Sounds. It’s the first thing to notice, even before you can see the clutter and steam of the workshop. Grandfather’s gears whir and click – the steam engines hiss and the coalfires crackle. Motion — it’s all about motion; pistons thrust and crankshafts churn while pressure builds.
Pressure overcomes friction, the turbines groan and roll over, and then turn and then spin and then whir… and then suddenly there’s the familiar spark of electricity. Energy. The bluish crackle and spastic flare of current spills over the bright knobs and is contained and insulated behind glass and rubber; the noise of it becomes a powerful hum.
Eliza loved to lie on the floor of Grandfather’s workshop, listening to him tinker, listening to the sounds of the everything around them, the everything that moved, that was motion, that gave rise to energy, and powered the world outside. She would feel the echo of it in her chest, the thrumming that was her heartbeat, fast and racing when she was excited, and the steady tick of a clockwork when she was thoughtful. She would listen quietly, all the while hearing thoughts in her head that would never really be quiet, the kind of thoughts she’d blurt out at the dinner table, often earning her a stern look from Miss Viola, her father’s lady-friend and companion. She’d been at dinner often, since Eliza’s mother died.
Miss Viola had a hundred things to say to Eliza all the time, regarding her behavior. “Hush, Elizabeth,” was the most popular. Or perhaps “Be still, Elizabeth!” was. “Sit like a lady, Elizabeth,” Miss Viola would insist. “Walk like a lady, Elizabeth.” was another. “Eat like a lady, Elizabeth. Ladies don’t do that, Elizabeth!” were familiar as well, and there were dozens more.

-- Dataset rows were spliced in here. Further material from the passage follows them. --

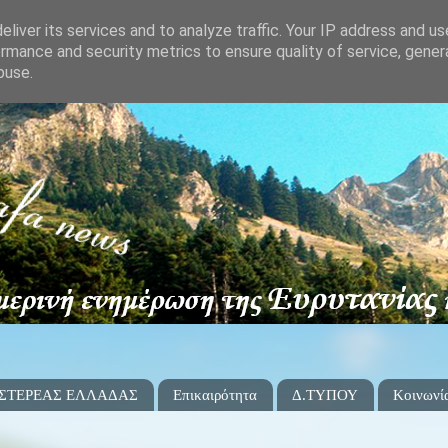
liver its services and to analyze traffic. Your IP address and u
rmance and security metrics to ensure quality of service, gene
buse.
 ΣΤΕΡΕΑΣ ΕΛΛΑΔΑΣ
Επικαιρότητα
Δ.ΤΥΠΟΥ
Κοινωνί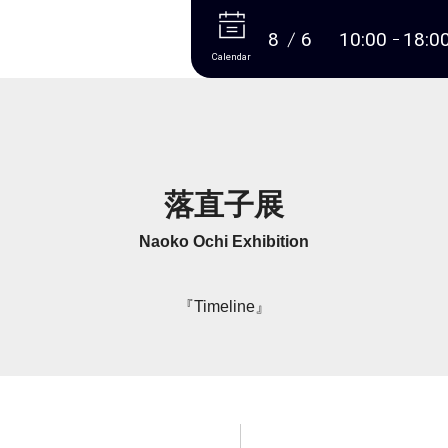
More
8
6
10:00
18:0
Calendar
落直子展
Naoko Ochi Exhibition
『Timeline』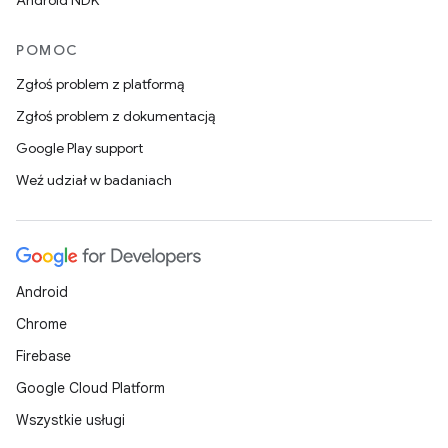
Android NDK
POMOC
Zgłoś problem z platformą
Zgłoś problem z dokumentacją
Google Play support
Weź udział w badaniach
Android
Chrome
Firebase
Google Cloud Platform
Wszystkie usługi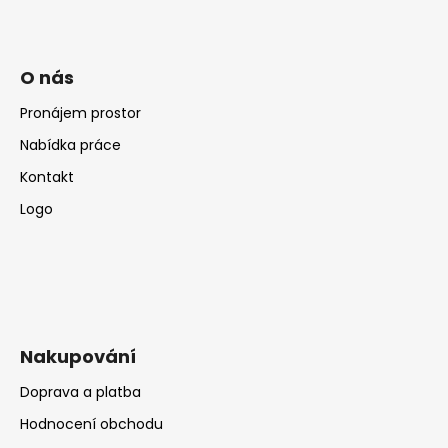
O nás
Pronájem prostor
Nabídka práce
Kontakt
Logo
Nakupování
Doprava a platba
Hodnocení obchodu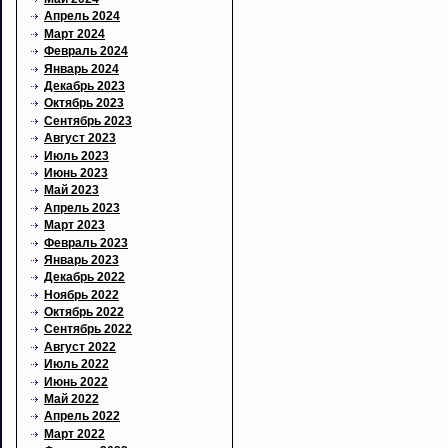
Апрель 2024
Март 2024
Февраль 2024
Январь 2024
Декабрь 2023
Октябрь 2023
Сентябрь 2023
Август 2023
Июль 2023
Июнь 2023
Май 2023
Апрель 2023
Март 2023
Февраль 2023
Январь 2023
Декабрь 2022
Ноябрь 2022
Октябрь 2022
Сентябрь 2022
Август 2022
Июль 2022
Июнь 2022
Май 2022
Апрель 2022
Март 2022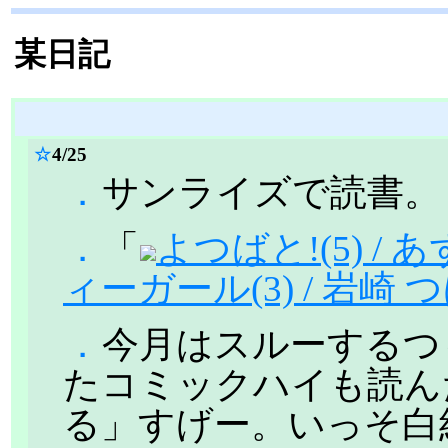
某日記
☆
4/25
．
サンライズで読書。
．
「
よつばと!(5) /
ィーガール(3) / 岩崎 
．
今月はスルーするつ
たコミックハイも読ん
る」すげー。いっそ白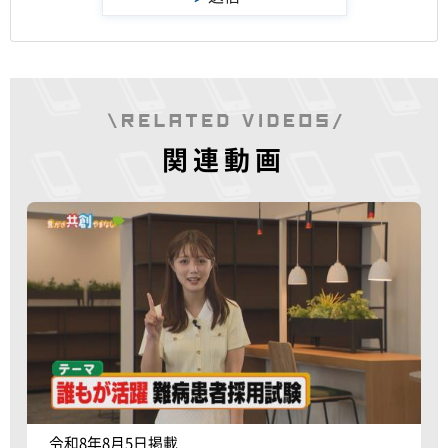
関連動画
令和8年8月5日掲載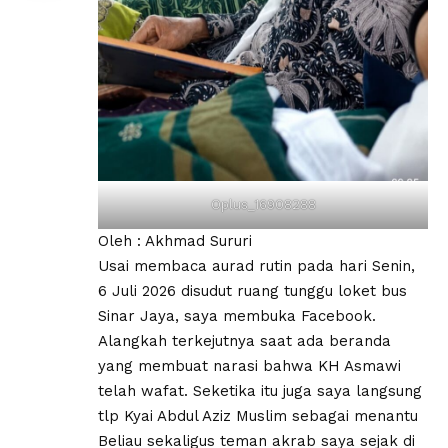
Oplus_16908288
Oleh : Akhmad Sururi
Usai membaca aurad rutin pada hari Senin,
6 Juli 2026 disudut ruang tunggu loket bus
Sinar Jaya, saya membuka Facebook.
Alangkah terkejutnya saat ada beranda
yang membuat narasi bahwa KH Asmawi
telah wafat. Seketika itu juga saya langsung
tlp Kyai Abdul Aziz Muslim sebagai menantu
Beliau sekaligus teman akrab saya sejak di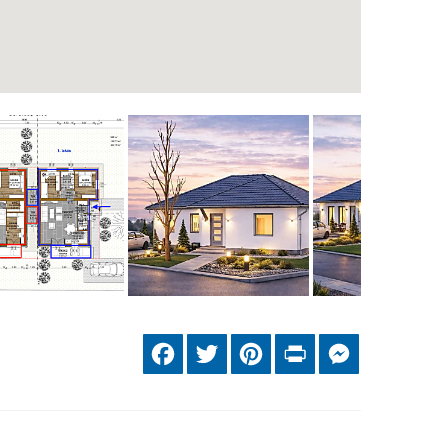
Facebook
Twitter
Pinterest
Print
Messenger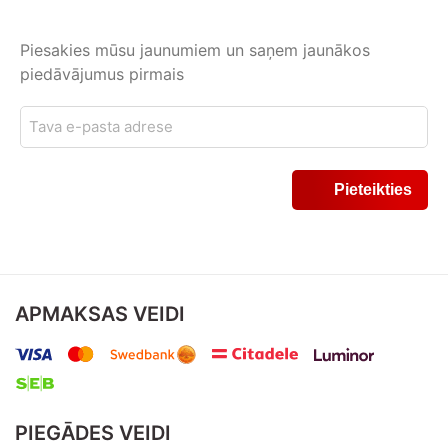
Piesakies mūsu jaunumiem un saņem jaunākos
piedāvājumus pirmais
APMAKSAS VEIDI
PIEGĀDES VEIDI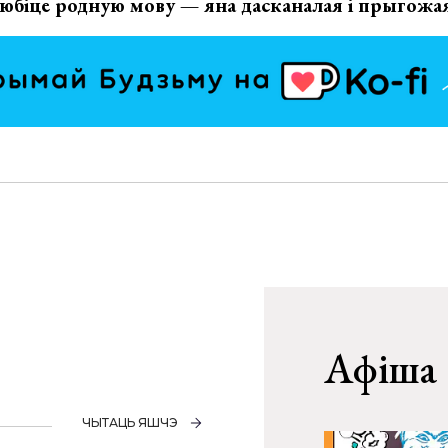
юбіце родную мову — яна дасканалая і прыгожа
Афіша
ЧЫТАЦЬ ЯШЧЭ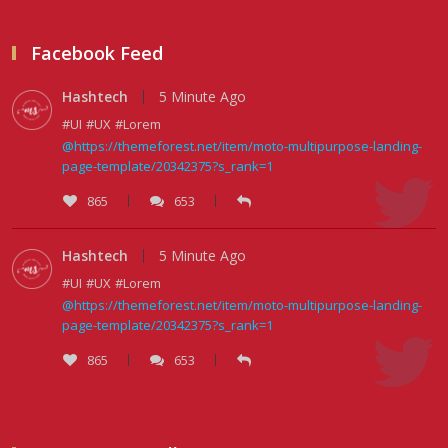
Facebook Feed
Прокурорын байгууллага өнгөрсөн
Hashtech
5 Minute Ago
долоо хоногт 29,444 хэрэ...
#UI
#UX
#Lorem
@https://themeforest.net/item/moto-multipurpose-landing-
2026/08/05
page-template/20342375?s_rank=1
865
653
Тэгш, сондгойгоор замын хөдөлгөөнд
оролцох зохицуулалтад...
Hashtech
5 Minute Ago
#UI
#UX
#Lorem
2026/08/05
@https://themeforest.net/item/moto-multipurpose-landing-
page-template/20342375?s_rank=1
865
653
Тэгш, сондгойгоор хөдөлгөөнд
оролцуулах зохицуулалт 07:0...
2026/08/05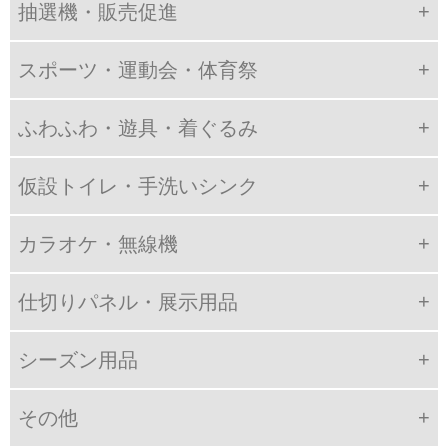
抽選機・販売促進
スポーツ・運動会・体育祭
ふわふわ・遊具・着ぐるみ
仮設トイレ・手洗いシンク
カラオケ・無線機
仕切りパネル・展示用品
シーズン用品
その他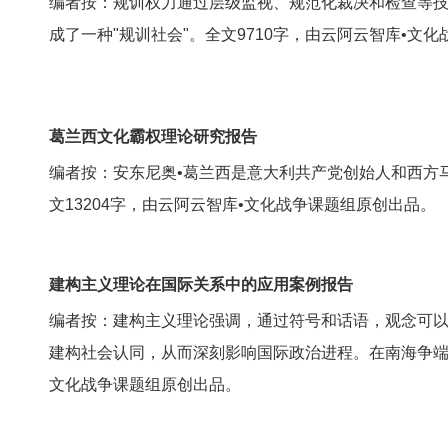
编者按：规训权力通过层级监视、规范化裁决和检查等
成了一种"规训社会"。全文9710字，由云阿云智库•文
葛兰西文化霸权理论研究报告
编者按：安东尼奥•葛兰西是意大利共产党创始人和西方
文13204字，由云阿云智库•文化战争课题组原创出品。
建构主义理论在国际关系中的应用案例报告
编者按：建构主义理论强调，通过符号和话语，观念可以
建构社会认同，从而深刻影响国际政治进程。在南海争端
文化战争课题组原创出品。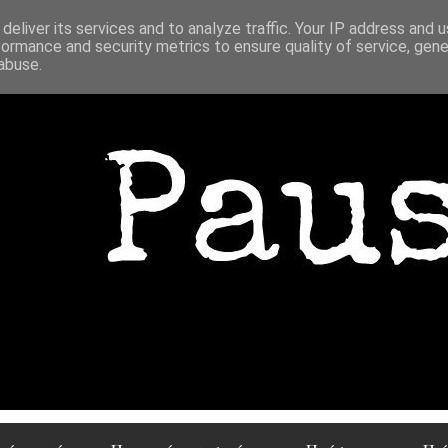
deliver its services and to analyze traffic. Your IP address and 
formance and security metrics to ensure quality of service, gen
abuse.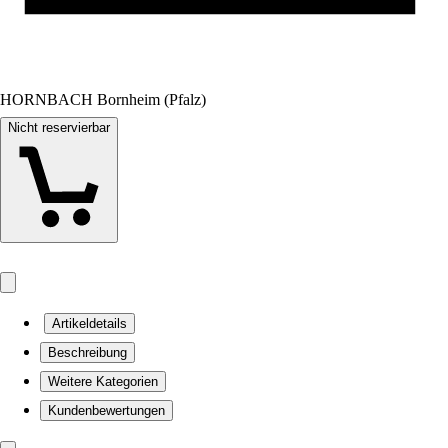
HORNBACH Bornheim (Pfalz)
Nicht reservierbar
Artikeldetails
Beschreibung
Weitere Kategorien
Kundenbewertungen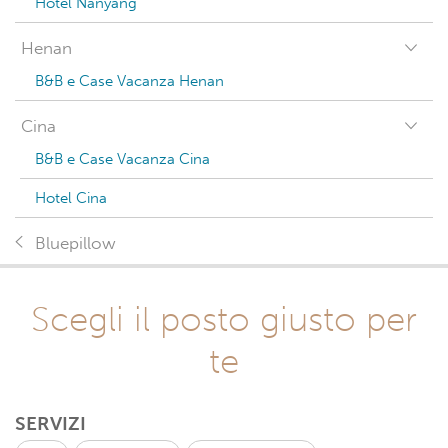
Hotel Nanyang
Henan
B&B e Case Vacanza Henan
Cina
B&B e Case Vacanza Cina
Hotel Cina
Bluepillow
Scegli il posto giusto per
te
SERVIZI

Eliza had heard them all, over and over again, from the moment she got up in the morning, “Ladies don’t thunder around in the bathroom as though they were herding elephants, Elizabeth!” to the moment she climbed into bed at night, “Elizabeth, ladies simply do not hide clockworks under their bedclothes so they may work on them in the middle of the night!”
She was fairly certain she knew every single thing ladies didn’t do, by the time she was fourteen, but thought she might have had less of an idea about what ladies did do. Unless, of course, Miss Viola was the prime example of a lady. In which case, a lady gave a lot of direction to the household — and always reminded it was a man’s place to govern. And a lady insisted the house be full of beauty and elegance — and told everyone to be humble and not vain. And a lady ate her weight in watercress tea sandwiches at home — then derided public gluttons. And a lady gossiped with the help — but spoke against it in church.
Eliza supposed Viola thought the first and foremost duty of a lady was to cultivate an image of perfection behind which any number of contradictions could comfortably rest. After enough observation, however, Eliza decided Viola was probably enough lady for them both.